THE INPUT:

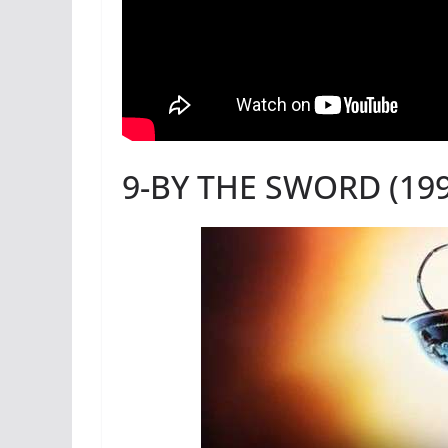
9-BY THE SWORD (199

* * *

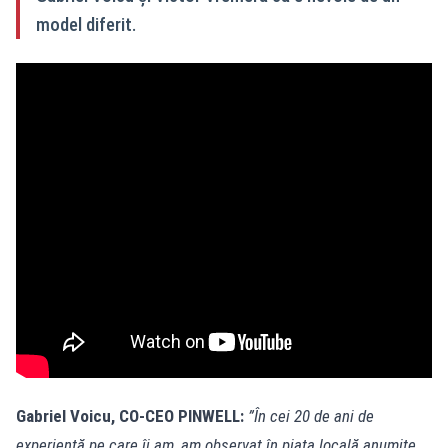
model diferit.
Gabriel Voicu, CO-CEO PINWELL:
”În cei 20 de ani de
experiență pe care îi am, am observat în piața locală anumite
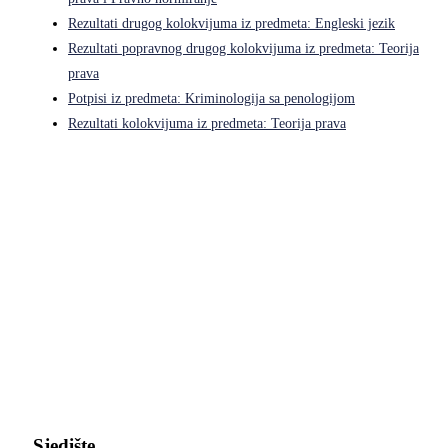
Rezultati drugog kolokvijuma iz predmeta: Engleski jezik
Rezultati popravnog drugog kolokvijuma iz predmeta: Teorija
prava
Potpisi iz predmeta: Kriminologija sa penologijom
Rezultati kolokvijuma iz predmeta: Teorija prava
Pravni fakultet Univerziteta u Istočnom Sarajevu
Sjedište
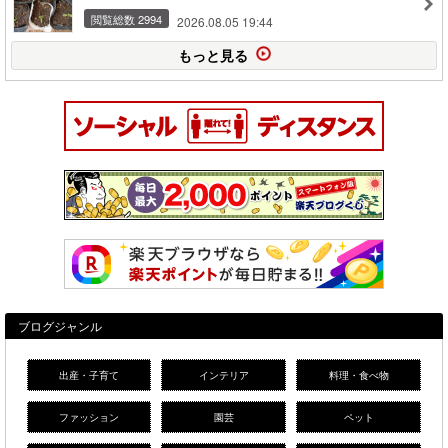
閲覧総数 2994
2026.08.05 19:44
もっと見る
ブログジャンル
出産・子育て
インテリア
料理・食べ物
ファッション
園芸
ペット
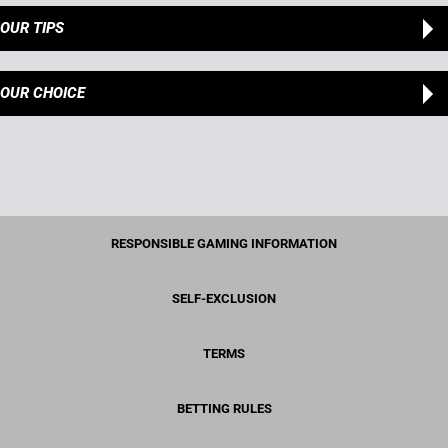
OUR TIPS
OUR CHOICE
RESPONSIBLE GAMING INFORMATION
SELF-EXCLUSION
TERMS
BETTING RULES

INSTRUCTIONS FOR THE TASK: In the data above, start at the line holding "Gabriel Voicu, CO-CEO" and stop after the line holding "BETTING RULES"; write out those lines exactly, without pictures.

EXPECTED ANSWER:
Gabriel Voicu, CO-CEO PINWELL:
”În cei 20 de ani de
experiență pe care îi am, am observat în piața locală anumite
Rezultati drugog kolokvijuma iz predmeta: Engleski jezik
Rezultati popravnog drugog kolokvijuma iz predmeta: Teorija
prava
Potpisi iz predmeta: Kriminologija sa penologijom
Rezultati kolokvijuma iz predmeta: Teorija prava
Pravni fakultet Univerziteta u Istočnom Sarajevu
Sjedište
閲覧総数 2994
2026.08.05 19:44
もっと見る
ブログジャンル
出産・子育て
インテリア
料理・食べ物
ファッション
園芸
ペット
OUR TIPS
OUR CHOICE
RESPONSIBLE GAMING INFORMATION
SELF-EXCLUSION
TERMS
BETTING RULES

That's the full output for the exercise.